From lyrical to epic genres, from the deep social conflicts to the joy of liberty, this program also expresses the character of the Ukrainian people, who continue to resist Russian imperialism in the ongoing war.
—Oleksandr Teliuk, Guest Curator
Film program:
Earth (1930) Oleksandr Dovzhenko
In Spring (1929) Mikhail Kaufman
At Great Cost (1957) Mark Donskoi
Poem of the Sea (1958) Yuliya Solntseva
Ukrainian Rhapsody (1961) Sergei Parajanov
Shadows of Forgotten Ancestors (1965) Sergei Parajanov
Prometheus (1935) Ivan Kavaleridze
A Spring for the Thirsty (1965) Yurii Illienko
The Stone Cross (1968) Leonid Osaka
Arsenal (1929) Oleksandr Dovzhenko
On April 12, will be held Ukrainian Film Symposium cosponsored by the Institute of Slavic, East European, and Eurasian Studies; the Armenian Studies Program; and the Department of Slavic Languages and Literatures, UC Berkeley.
Participants:
Harsha Ram, Associate Professor in the Department of Slavic Languages and Literatures at UC Berkeley.

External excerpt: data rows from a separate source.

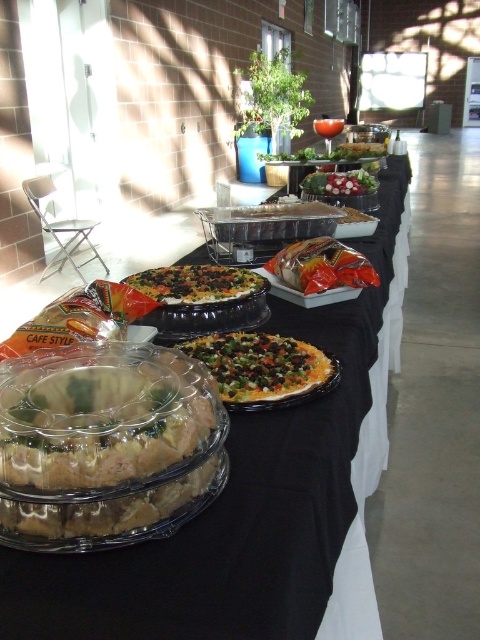 Which is more to the left, clear plastic tray at center or matte black pizza at center?

matte black pizza at center is more to the left.

In the scene shown: Can you confirm if clear plastic tray at center is bigger than matte black pizza at center?

Yes, clear plastic tray at center is bigger than matte black pizza at center.

Between point (289, 547) and point (188, 301), which one is positioned in front?

Point (289, 547) is in front.

Identify the location of clear plastic tray at center. The image size is (480, 640). (237, 506).

Consider the image. Who is lower down, vegetable-topped pizza at center or translucent plastic bag at center?

vegetable-topped pizza at center is lower down.

Is vegetable-topped pizza at center thinner than translucent plastic bag at center?

In fact, vegetable-topped pizza at center might be wider than translucent plastic bag at center.

Is point (307, 368) farther from viewer compared to point (294, 282)?

No, (307, 368) is closer to viewer.

Image resolution: width=480 pixels, height=640 pixels. Find the location of `vegetable-topped pizza at center`. vegetable-topped pizza at center is located at coordinates (262, 365).

In the scene shown: Is clear plastic cake at center taller than fresh green salad at center?

Yes, clear plastic cake at center is taller than fresh green salad at center.

Between clear plastic cake at center and fresh green salad at center, which one appears on the right side from the viewer's perspective?

From the viewer's perspective, fresh green salad at center appears more on the right side.

Who is more distant from viewer, (183, 497) or (336, 195)?

The point (336, 195) is more distant.

Locate an element on the screen. This screenshot has height=640, width=480. clear plastic cake at center is located at coordinates (106, 445). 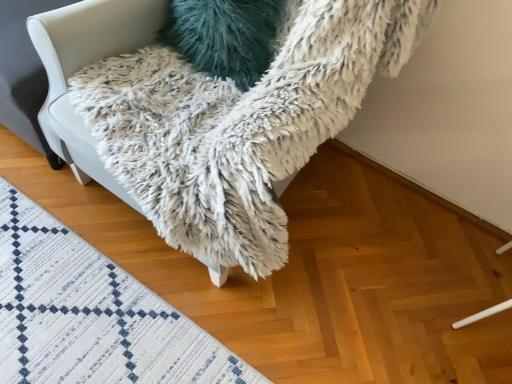 Question: From a real-world perspective, is white woven mat at lower left on teal fuzzy pillow at upper center?

Choices:
 (A) yes
 (B) no

Answer: (B)

Question: From a real-world perspective, is white woven mat at lower left below teal fuzzy pillow at upper center?

Choices:
 (A) yes
 (B) no

Answer: (A)

Question: Is white woven mat at lower left at the left side of teal fuzzy pillow at upper center?

Choices:
 (A) yes
 (B) no

Answer: (A)

Question: Can you confirm if white woven mat at lower left is smaller than teal fuzzy pillow at upper center?

Choices:
 (A) yes
 (B) no

Answer: (B)

Question: Is white woven mat at lower left aimed at teal fuzzy pillow at upper center?

Choices:
 (A) yes
 (B) no

Answer: (B)

Question: Is white fluffy blanket at upper center in front of or behind white woven mat at lower left in the image?

Choices:
 (A) behind
 (B) front

Answer: (B)

Question: Considering the positions of white fluffy blanket at upper center and white woven mat at lower left in the image, is white fluffy blanket at upper center taller or shorter than white woven mat at lower left?

Choices:
 (A) short
 (B) tall

Answer: (B)

Question: Considering the positions of white fluffy blanket at upper center and white woven mat at lower left in the image, is white fluffy blanket at upper center wider or thinner than white woven mat at lower left?

Choices:
 (A) thin
 (B) wide

Answer: (B)

Question: Which is correct: white fluffy blanket at upper center is inside white woven mat at lower left, or outside of it?

Choices:
 (A) inside
 (B) outside

Answer: (B)

Question: Would you say white fluffy blanket at upper center is inside or outside teal fuzzy pillow at upper center?

Choices:
 (A) inside
 (B) outside

Answer: (B)

Question: From their relative heights in the image, would you say white fluffy blanket at upper center is taller or shorter than teal fuzzy pillow at upper center?

Choices:
 (A) tall
 (B) short

Answer: (A)

Question: From the image's perspective, is white fluffy blanket at upper center located above or below teal fuzzy pillow at upper center?

Choices:
 (A) above
 (B) below

Answer: (B)

Question: In the image, is white fluffy blanket at upper center on the left side or the right side of teal fuzzy pillow at upper center?

Choices:
 (A) right
 (B) left

Answer: (A)

Question: In the image, is white woven mat at lower left positioned in front of or behind teal fuzzy pillow at upper center?

Choices:
 (A) behind
 (B) front

Answer: (B)

Question: Is white woven mat at lower left to the left or to the right of teal fuzzy pillow at upper center in the image?

Choices:
 (A) left
 (B) right

Answer: (A)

Oleksandr Teliuk, film scholar, archivist, and artist. He is a graduate student at the University of Rochester, New York.
Vincent Bohlinger, professor in the Department of English and the Film Studies Program at Rhode Island College.
Elizabeth Astrid Papazian, Associate Professor of Cinema & Media Studies and Russian, and a core faculty member of the Program in Comparative Literature at the University of Maryland.
Polina Barskova, associate Professor in the Department of Slavic Languages and Literatures at UC Berkeley.
Bohdan Nebesio, Associate Professor of Film Studies at Brock University, Niagara Region, Canada.
Ana Hedberg Olenina, Associate Professor of Comparative Literature and Media Studies at Arizona State University.